While efficiency remains a priority in this evolving health crisis, Bronx RHIO has focused on workflow integration when it comes to providing alerts and reporting on COVID-19. Before alerts or reports are turned on, the population included is reviewed with the member organization to ensure all alerts are wanted and the organization has capacity to follow up on the data they are provided. Likewise, the method of delivery of both alerts and reports is tailored to the specific capabilities and limitations of the member organization, especially now that more workplaces are operating remotely.

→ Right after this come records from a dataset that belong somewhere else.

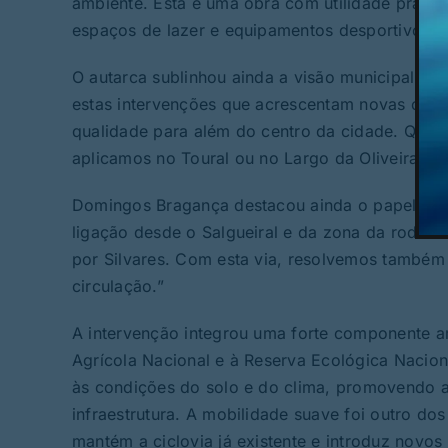
ambiente. Esta é uma obra com utilidade prátic
espaços de lazer e equipamentos desportivos”.
O autarca sublinhou ainda a visão municipal de e
estas intervenções que acrescentam novas cama
qualidade para além do centro da cidade. Qualq
aplicamos no Toural ou no Largo da Oliveira”.
Domingos Bragança destacou ainda o papel estr
ligação desde o Salgueiral e da zona da rodovi
por Silvares. Com esta via, resolvemos também
circulação.”
A intervenção integrou uma forte componente a
Agrícola Nacional e à Reserva Ecológica Nacion
às condições do solo e do clima, promovendo a
infraestrutura. A mobilidade suave foi outro dos
mantém a ciclovia já existente e introduz novos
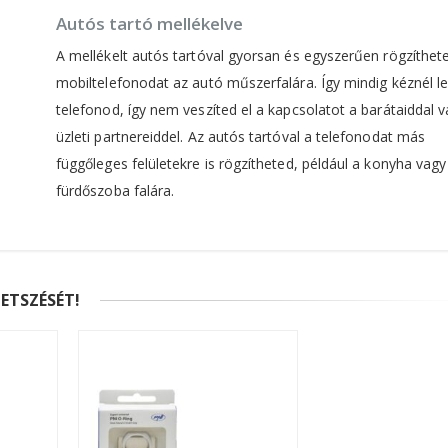
Autós tartó mellékelve
A mellékelt autós tartóval gyorsan és egyszerűen rögzíthet
mobiltelefonodat az autó műszerfalára. Így mindig kéznél le
telefonod, így nem veszíted el a kapcsolatot a barátaiddal 
üzleti partnereiddel. Az autós tartóval a telefonodat más
függőleges felületekre is rögzítheted, például a konyha vagy
fürdőszoba falára.
ETSZÉSÉT!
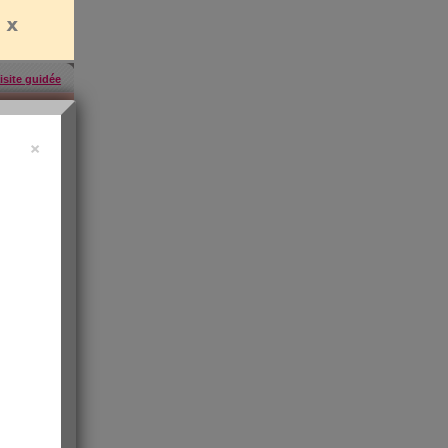
isite guidée
×
uide vidéo
 ?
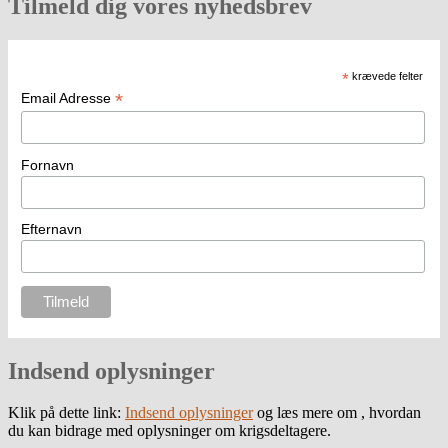
Tilmeld dig vores nyhedsbrev
*
krævede felter
*
Email Adresse
Fornavn
Efternavn
Indsend oplysninger
Klik på dette link:
Indsend oplysninger
og læs mere om , hvordan
du kan bidrage med oplysninger om krigsdeltagere.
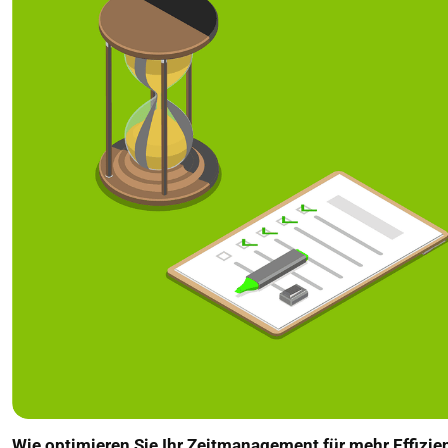
Wie optimieren Sie Ihr Zeitmanagement für mehr Effizie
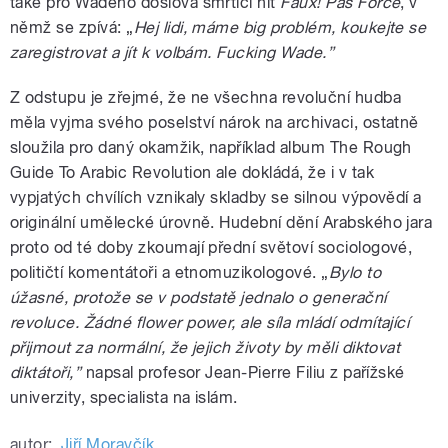
také pro Wadeho doslova smrtící hit
Faux! Pas Forcé
, v
němž se zpívá: „
Hej lidi, máme big problém, koukejte se
zaregistrovat a jít k volbám. Fucking Wade.”
Z odstupu je zřejmé, že ne všechna revoluční hudba
měla vyjma svého poselství nárok na archivaci, ostatně
sloužila pro daný okamžik, například album The Rough
Guide To Arabic Revolution ale dokládá, že i v tak
vypjatých chvílích vznikaly skladby se silnou výpovědí a
originální umělecké úrovně. Hudební dění Arabského jara
proto od té doby zkoumají přední světoví sociologové,
političtí komentátoři a etnomuzikologové. „
Bylo to
úžasné, protože se v podstatě jednalo o generační
revoluce. Žádné flower power, ale síla mládí odmítající
přijmout za normální, že jejich životy by měli diktovat
diktátoři,”
napsal profesor Jean-Pierre Filiu z pařížské
univerzity, specialista na islám.
autor:
Jiří Moravčík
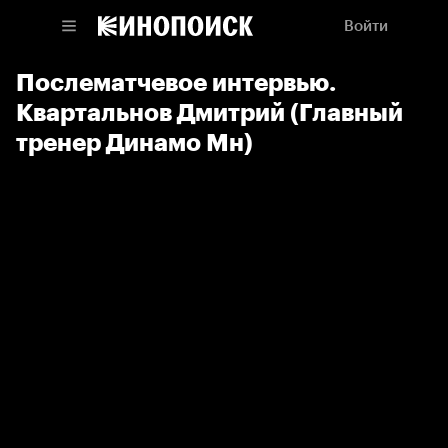
Войти
Послематчевое интервью.
Квартальнов Дмитрий (Главный
тренер Динамо Мн)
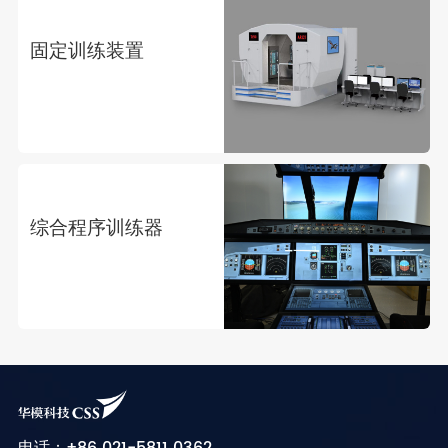
固定训练装置
综合程序训练器
电话：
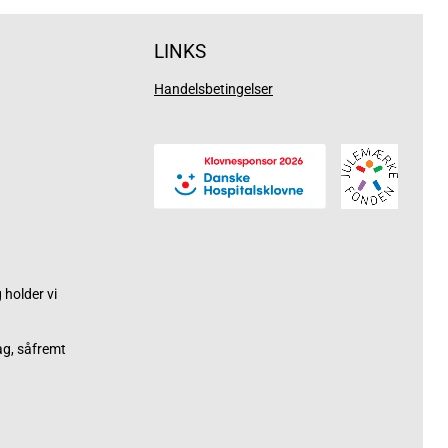
LINKS
Handelsbetingelser
holder vi
ag, såfremt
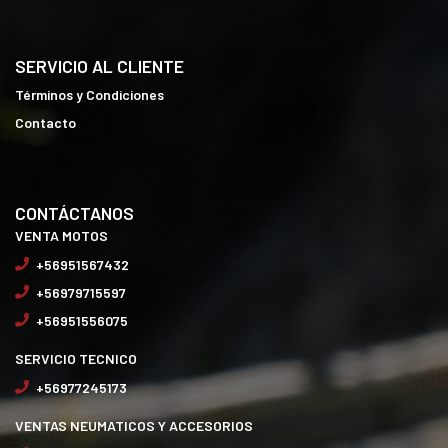
SERVICIO AL CLIENTE
Términos y Condiciones
Contacto
CONTÁCTANOS
VENTA MOTOS
+56951567432
+56979715597
+56951556075
SERVICIO TECNICO
+56977245173
VENTAS NEUMATICOS Y ACCESORIOS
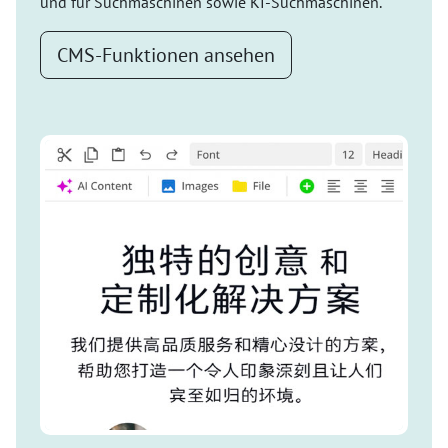
und für Suchmaschinen sowie KI-Suchmaschinen.
CMS-Funktionen ansehen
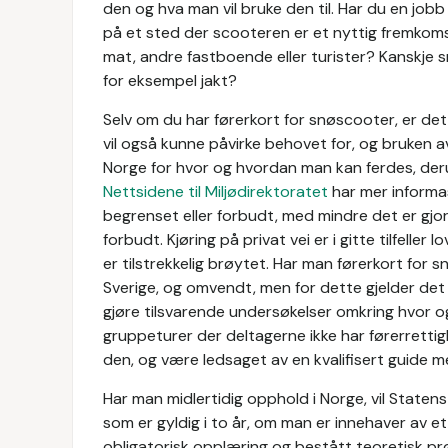
den og hva man vil bruke den til. Har du en jobb
på et sted der scooteren er et nyttig fremkoms
mat, andre fastboende eller turister? Kanskje s
for eksempel jakt?
Selv om du har førerkort for snøscooter, er det 
vil også kunne påvirke behovet for, og bruken av
Norge for hvor og hvordan man kan ferdes, derun
Nettsidene til Miljødirektoratet
har mer informa
begrenset eller forbudt, med mindre det er gjort 
forbudt. Kjøring på privat vei er i gitte tilfeller 
er tilstrekkelig brøytet. Har man førerkort for
Sverige, og omvendt, men for dette gjelder det 
gjøre tilsvarende undersøkelser omkring hvor 
gruppeturer der deltagerne ikke har førerrett
den, og være ledsaget av en kvalifisert guide me
Har man midlertidig opphold i Norge, vil State
som er gyldig i to år, om man er innehaver av e
obligatorisk opplæring og bestått teoretisk p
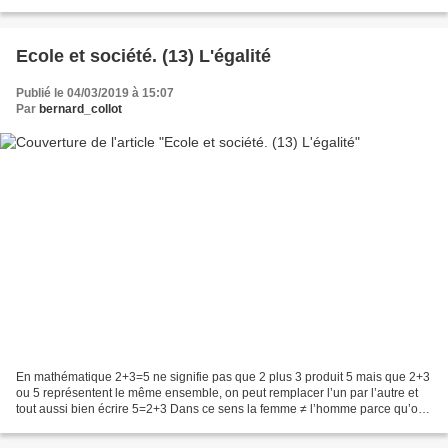
revenir en arrière. S’il...
Ecole et société. (13) L'égalité
Publié le 04/03/2019 à 15:07
Par
bernard_collot
En mathématique 2+3=5 ne signifie pas que 2 plus 3 produit 5 mais que 2+3
ou 5 représentent le même ensemble, on peut remplacer l’un par l’autre et
tout aussi bien écrire 5=2+3 Dans ce sens la femme ≠ l’homme parce qu’on
ne peut remplacer l’un par l’autre...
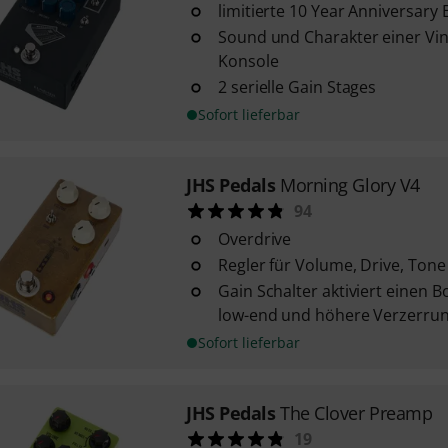
limitierte 10 Year Anniversary 
Sound und Charakter einer Vin
Konsole
2 serielle Gain Stages
Sofort lieferbar
JHS Pedals
Morning Glory V4
94
Overdrive
Regler für Volume, Drive, Tone
Gain Schalter aktiviert einen 
low-end und höhere Verzerru
Sofort lieferbar
JHS Pedals
The Clover Preamp
19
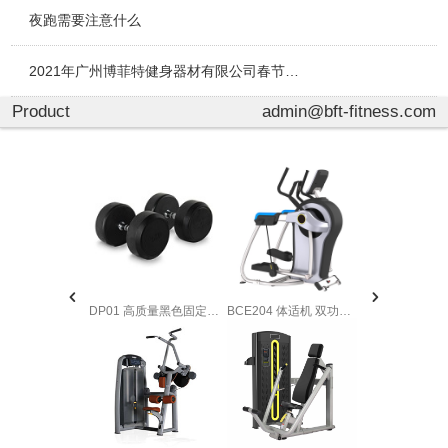
夜跑需要注意什么
2021年广州博菲特健身器材有限公司春节放假通知
Product
admin@bft-fitness.com
DP01 高质量黑色固定包胶哑铃
BCE204 体适机 双功能登山机跑步机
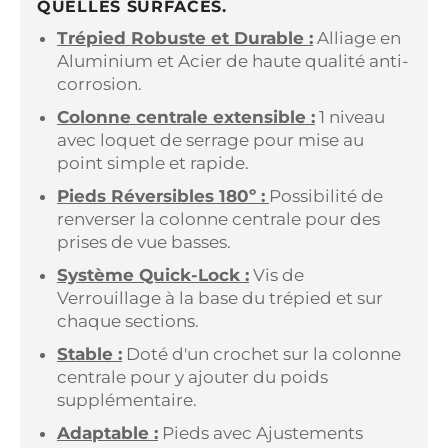
QUELLES SURFACES.
Trépied Robuste et Durable :
Alliage en
Aluminium et Acier de haute qualité anti-
corrosion.
Colonne centrale extensible :
1 niveau
avec loquet de serrage pour mise au
point simple et rapide.
Pieds Réversibles 180º :
Possibilité de
renverser la colonne centrale pour des
prises de vue basses.
Système Quick-Lock :
Vis de
Verrouillage à la base du trépied et sur
chaque sections.
Stable :
Doté d'un crochet sur la colonne
centrale pour y ajouter du poids
supplémentaire.
Adaptable :
Pieds avec Ajustements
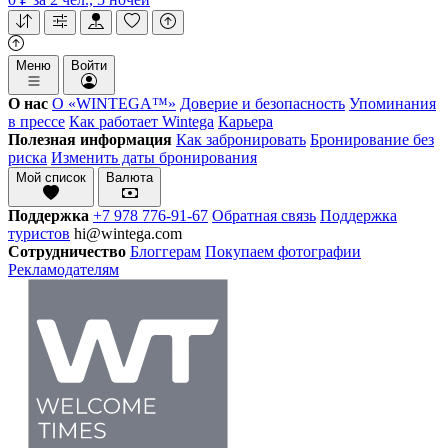
Меню
Войти
О нас
О «WINTEGA™»
Доверие и безопасность
Упоминания
в прессе
Как работает Wintega
Карьера
Полезная информация
Как забронировать
Бронирование без
риска
Изменить даты бронирования
Мой список
Валюта
Поддержка
+7 978 776-91-67
Обратная связь
Поддержка
туристов
hi@wintega.com
Сотрудничество
Блоггерам
Покупаем фотографии
Рекламодателям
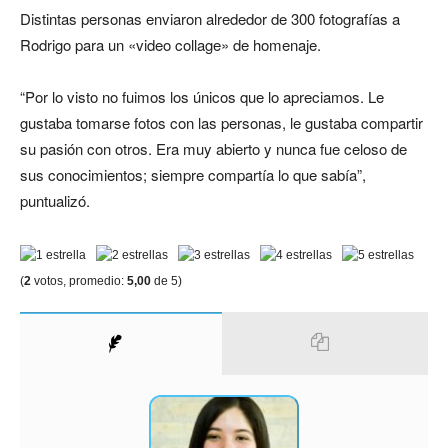
Distintas personas enviaron alrededor de 300 fotografías a
Rodrigo para un «video collage» de homenaje.
“Por lo visto no fuimos los únicos que lo apreciamos. Le
gustaba tomarse fotos con las personas, le gustaba compartir
su pasión con otros. Era muy abierto y nunca fue celoso de
sus conocimientos; siempre compartía lo que sabía”,
puntualizó.
(
2
votos, promedio:
5,00
de 5)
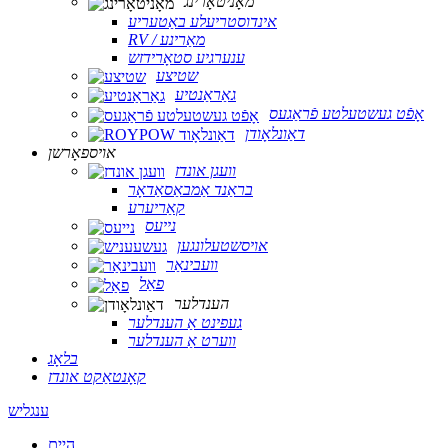
מאָניטאָרינג
אינדוסטריעלע באַטעריע
RV / מאַרינע
ענערגיע סטאָרידזש
שטיצע
גאַראַנטיע
אָפֿט געשטעלטע פֿראַגעס
דאַונלאָודן
אויספאָרשן
וועגן אונדז
בראַנד אַמבאַסאַדאָר
קאַריערע
נייעס
אויסשטעלונגען
וועבינאַר
פאַל
הענדלער
געפינט אַ הענדלער
ווערט אַ הענדלער
בלאָג
קאָנטאַקט אונדז
ענגליש
היים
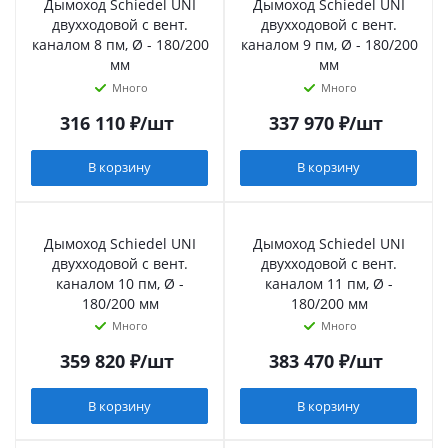
Дымоход Schiedel UNI
Дымоход Schiedel UNI
двухходовой с вент.
двухходовой с вент.
каналом 8 пм, Ø - 180/200
каналом 9 пм, Ø - 180/200
мм
мм
Много
Много
316 110
₽
/шт
337 970
₽
/шт
В корзину
В корзину
Дымоход Schiedel UNI
Дымоход Schiedel UNI
двухходовой с вент.
двухходовой с вент.
каналом 10 пм, Ø -
каналом 11 пм, Ø -
180/200 мм
180/200 мм
Много
Много
359 820
₽
/шт
383 470
₽
/шт
В корзину
В корзину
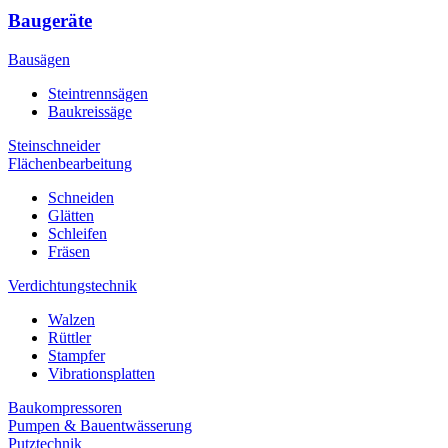
Baugeräte
Bausägen
Steintrennsägen
Baukreissäge
Steinschneider
Flächenbearbeitung
Schneiden
Glätten
Schleifen
Fräsen
Verdichtungstechnik
Walzen
Rüttler
Stampfer
Vibrationsplatten
Baukompressoren
Pumpen & Bauentwässerung
Putztechnik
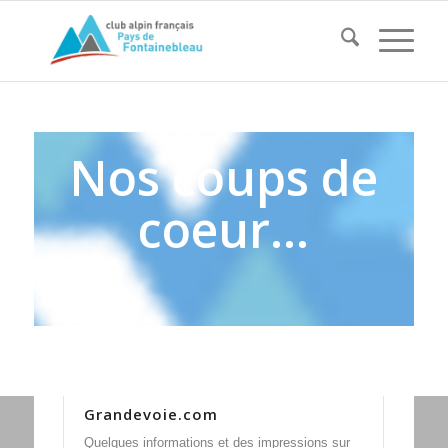
Nos coups de
coeur…
Grandevoie.com
Quelques informations et des impressions sur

Bronx RHIO is working with a group of researchers at Montefiore and the Albert Einstein College of Medicine to develop a research study investigating factors related to the high rate of COVID-19 infection and disease severity in the Bronx, especially social determinants of health. This research study is undergoing expedited IRB approval and will be presented to Bronx RHIO’s Subcommittee on Research and Quality Improvement in May 2020. In addition to member-generated research projects, the Bronx RHIO has begun preliminary internal analyses on COVID-19 risk factors, complications, and outcomes, which are intended to be made publicly available as de-identified analyses in the future.